Jornal de Pediatria
Print version ISSN 0021-7557
On-line version ISSN 1678-4782
LINDGREN-ALVES, Claudia R. et al. Search of antimeasles antibodies in HIV-infected children after basic immunization. J. Pediatr. (Rio J.) [online]. 2001, vol.77, n.6, pp.496-502. ISSN 0021-7557. http://dx.doi.org/10.1590/S0021-75572001000600013.

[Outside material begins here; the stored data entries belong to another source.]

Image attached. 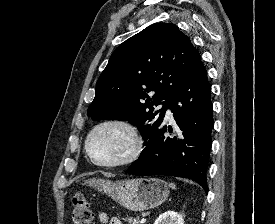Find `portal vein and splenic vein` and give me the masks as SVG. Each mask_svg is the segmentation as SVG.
Returning a JSON list of instances; mask_svg holds the SVG:
<instances>
[{
	"instance_id": "portal-vein-and-splenic-vein-1",
	"label": "portal vein and splenic vein",
	"mask_w": 275,
	"mask_h": 224,
	"mask_svg": "<svg viewBox=\"0 0 275 224\" xmlns=\"http://www.w3.org/2000/svg\"><path fill=\"white\" fill-rule=\"evenodd\" d=\"M146 222V218H142L141 220H140V223L141 224H143V223H145Z\"/></svg>"
}]
</instances>
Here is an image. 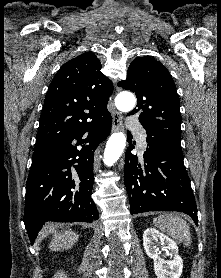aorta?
<instances>
[{
    "label": "aorta",
    "mask_w": 221,
    "mask_h": 278,
    "mask_svg": "<svg viewBox=\"0 0 221 278\" xmlns=\"http://www.w3.org/2000/svg\"><path fill=\"white\" fill-rule=\"evenodd\" d=\"M135 97L131 93H122L115 99L116 107L120 111H130L135 106ZM126 146V136L123 132H117L110 136L104 150V164L113 165L122 155Z\"/></svg>",
    "instance_id": "1"
}]
</instances>
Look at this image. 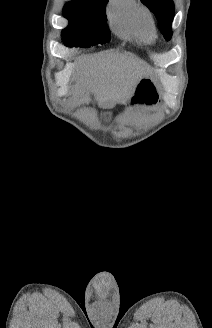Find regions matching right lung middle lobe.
<instances>
[{
  "instance_id": "obj_1",
  "label": "right lung middle lobe",
  "mask_w": 212,
  "mask_h": 328,
  "mask_svg": "<svg viewBox=\"0 0 212 328\" xmlns=\"http://www.w3.org/2000/svg\"><path fill=\"white\" fill-rule=\"evenodd\" d=\"M107 2L73 0L64 6L63 15L69 20V26L62 31V40L66 46L80 44V47H90L110 39L105 13Z\"/></svg>"
}]
</instances>
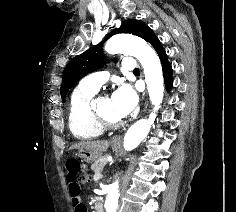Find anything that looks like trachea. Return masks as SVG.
<instances>
[{"label": "trachea", "instance_id": "trachea-1", "mask_svg": "<svg viewBox=\"0 0 236 212\" xmlns=\"http://www.w3.org/2000/svg\"><path fill=\"white\" fill-rule=\"evenodd\" d=\"M133 73H139V69L136 68V69L133 71Z\"/></svg>", "mask_w": 236, "mask_h": 212}]
</instances>
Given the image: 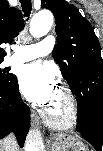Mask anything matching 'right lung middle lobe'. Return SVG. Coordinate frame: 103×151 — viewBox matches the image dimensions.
<instances>
[{
    "instance_id": "right-lung-middle-lobe-1",
    "label": "right lung middle lobe",
    "mask_w": 103,
    "mask_h": 151,
    "mask_svg": "<svg viewBox=\"0 0 103 151\" xmlns=\"http://www.w3.org/2000/svg\"><path fill=\"white\" fill-rule=\"evenodd\" d=\"M2 61L3 60H0V63H2ZM9 70V68L0 69V87L3 89H10L18 84L16 76L9 73Z\"/></svg>"
}]
</instances>
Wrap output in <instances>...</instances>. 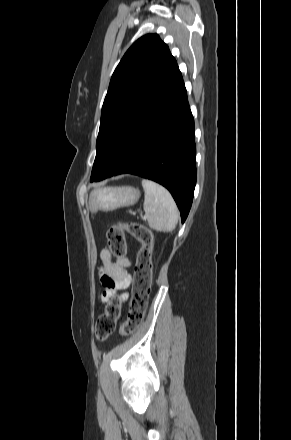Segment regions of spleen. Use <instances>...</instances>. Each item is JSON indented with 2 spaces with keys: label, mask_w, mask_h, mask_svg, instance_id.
Listing matches in <instances>:
<instances>
[{
  "label": "spleen",
  "mask_w": 291,
  "mask_h": 440,
  "mask_svg": "<svg viewBox=\"0 0 291 440\" xmlns=\"http://www.w3.org/2000/svg\"><path fill=\"white\" fill-rule=\"evenodd\" d=\"M145 191L144 211L150 228L156 231L172 232L178 222L177 205L167 189L154 181L143 179Z\"/></svg>",
  "instance_id": "1"
}]
</instances>
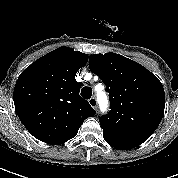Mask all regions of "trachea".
I'll return each instance as SVG.
<instances>
[{"label":"trachea","instance_id":"trachea-1","mask_svg":"<svg viewBox=\"0 0 178 178\" xmlns=\"http://www.w3.org/2000/svg\"><path fill=\"white\" fill-rule=\"evenodd\" d=\"M81 96L84 99H90L92 96V89L90 87H83L81 89Z\"/></svg>","mask_w":178,"mask_h":178}]
</instances>
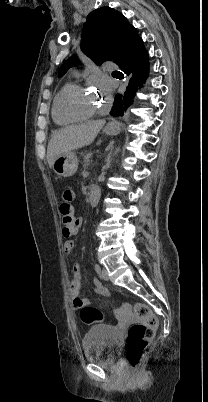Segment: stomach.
Segmentation results:
<instances>
[{
	"label": "stomach",
	"mask_w": 208,
	"mask_h": 402,
	"mask_svg": "<svg viewBox=\"0 0 208 402\" xmlns=\"http://www.w3.org/2000/svg\"><path fill=\"white\" fill-rule=\"evenodd\" d=\"M120 130V124L113 120V122H110V124H107V126H105L103 132H105L107 136H117ZM52 168L55 174H58V176H63V178L74 176L78 168V160L75 152H67V154H62V156H58V158L54 160Z\"/></svg>",
	"instance_id": "0dacf381"
}]
</instances>
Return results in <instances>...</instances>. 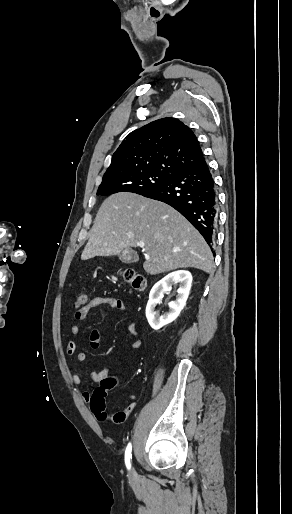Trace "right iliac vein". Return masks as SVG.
I'll list each match as a JSON object with an SVG mask.
<instances>
[{
	"mask_svg": "<svg viewBox=\"0 0 292 514\" xmlns=\"http://www.w3.org/2000/svg\"><path fill=\"white\" fill-rule=\"evenodd\" d=\"M133 475H134V471L132 470V471L130 472V476L132 477Z\"/></svg>",
	"mask_w": 292,
	"mask_h": 514,
	"instance_id": "obj_1",
	"label": "right iliac vein"
}]
</instances>
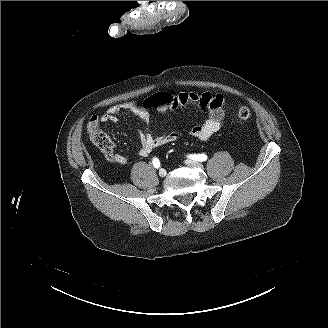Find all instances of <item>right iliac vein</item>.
<instances>
[{
	"label": "right iliac vein",
	"mask_w": 328,
	"mask_h": 328,
	"mask_svg": "<svg viewBox=\"0 0 328 328\" xmlns=\"http://www.w3.org/2000/svg\"><path fill=\"white\" fill-rule=\"evenodd\" d=\"M166 170L165 169H160V171H159V175H160V177H165L166 176Z\"/></svg>",
	"instance_id": "obj_1"
}]
</instances>
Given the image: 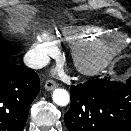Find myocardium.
<instances>
[{
  "instance_id": "f54148a6",
  "label": "myocardium",
  "mask_w": 131,
  "mask_h": 131,
  "mask_svg": "<svg viewBox=\"0 0 131 131\" xmlns=\"http://www.w3.org/2000/svg\"><path fill=\"white\" fill-rule=\"evenodd\" d=\"M126 47L127 43L119 34H109L74 44L71 60L80 73L95 75L105 69Z\"/></svg>"
}]
</instances>
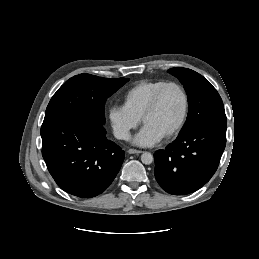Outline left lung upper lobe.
Listing matches in <instances>:
<instances>
[{"label": "left lung upper lobe", "instance_id": "1", "mask_svg": "<svg viewBox=\"0 0 259 259\" xmlns=\"http://www.w3.org/2000/svg\"><path fill=\"white\" fill-rule=\"evenodd\" d=\"M168 72L180 80L188 96L189 112L179 135L203 122H227L220 95L202 75L182 67L171 68Z\"/></svg>", "mask_w": 259, "mask_h": 259}]
</instances>
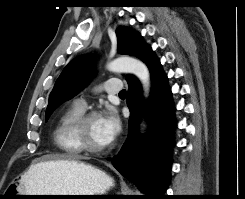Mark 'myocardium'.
Wrapping results in <instances>:
<instances>
[{"label":"myocardium","mask_w":245,"mask_h":199,"mask_svg":"<svg viewBox=\"0 0 245 199\" xmlns=\"http://www.w3.org/2000/svg\"><path fill=\"white\" fill-rule=\"evenodd\" d=\"M96 116H100V113L97 110L83 112V114L74 122L73 135L76 143L79 145L82 151L99 154L107 151L109 146L107 145L105 147H96L91 145L86 139L87 123Z\"/></svg>","instance_id":"obj_1"}]
</instances>
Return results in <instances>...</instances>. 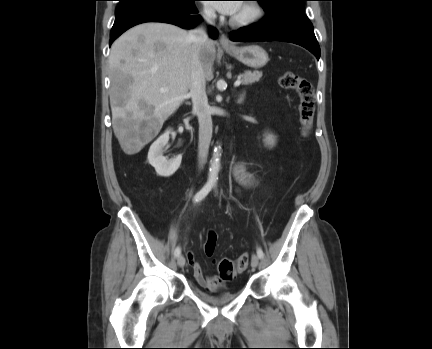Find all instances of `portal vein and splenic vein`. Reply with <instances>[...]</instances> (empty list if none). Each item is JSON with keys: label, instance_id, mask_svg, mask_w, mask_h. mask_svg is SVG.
I'll use <instances>...</instances> for the list:
<instances>
[{"label": "portal vein and splenic vein", "instance_id": "portal-vein-and-splenic-vein-1", "mask_svg": "<svg viewBox=\"0 0 432 349\" xmlns=\"http://www.w3.org/2000/svg\"><path fill=\"white\" fill-rule=\"evenodd\" d=\"M241 84V79H237L234 83L235 87H238ZM163 91V90H162Z\"/></svg>", "mask_w": 432, "mask_h": 349}]
</instances>
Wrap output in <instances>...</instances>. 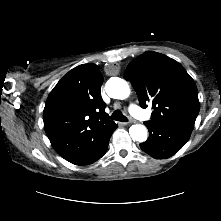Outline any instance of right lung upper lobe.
Instances as JSON below:
<instances>
[{
  "instance_id": "right-lung-upper-lobe-1",
  "label": "right lung upper lobe",
  "mask_w": 221,
  "mask_h": 221,
  "mask_svg": "<svg viewBox=\"0 0 221 221\" xmlns=\"http://www.w3.org/2000/svg\"><path fill=\"white\" fill-rule=\"evenodd\" d=\"M102 83L97 65L82 64L69 71L47 98L44 129L55 151L67 161L84 153L115 125L105 113Z\"/></svg>"
}]
</instances>
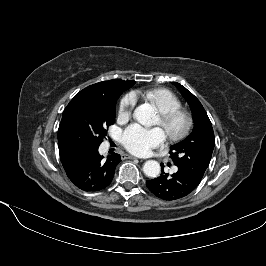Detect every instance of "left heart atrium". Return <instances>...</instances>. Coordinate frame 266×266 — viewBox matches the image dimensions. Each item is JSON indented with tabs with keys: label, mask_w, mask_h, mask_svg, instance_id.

OBJECTIVE: to determine the presence of antimeasles antibodies in children perinatally infected with HIV and properly immunized. METHODS: a retrospective cohort study conducted in Belo Horizonte by the Universidade Federal de Minas Gerais, between 1995 and 1996. Twenty one children perinatally infected with HIV and 29 immunocompetent noninfected children were included in the study. Information about measles vaccination was obtained from patients' immunization charts. The presence of neutralizing antibodies against the measles was determined by the plaque reduction neutralization test and IgM was measured by ELISA. The level of significance was set at 5% in all the performed statistical analyses. RESULTS: median age was 44.5 months for HIV-infected patients and 62.0 months for noninfected children (P=0.64). Both groups received on average two doses of antimeasles vaccine. All HIV-seronegative patients presented antimeasles antibody titers greater than 50 mIU/ml, whereas 57.1% of infected children presented titers above this value (P=0.0001). The geometric mean titer of neutralizing antibodies was significantly lower in the group of HIV-infected children (433.5 mIU/ml) than in noninfected children (1,668.1 mIU/ml), P=0.001. All patients in both groups were negative for antimeasles IgM. CONCLUSION: in the present study, HIV-infected children showed a lower seroprevalence of antimeasles antibody after immunization than noninfected children. These results emphasize the risk of acquisition of measles virus and the need to evaluate alternatives to the vaccination of HIV-infected children in an attempt to maximize the protection against the measles in this group of patients.
Keywords : measles vaccine; perinatal infection; HIV seroprevalence.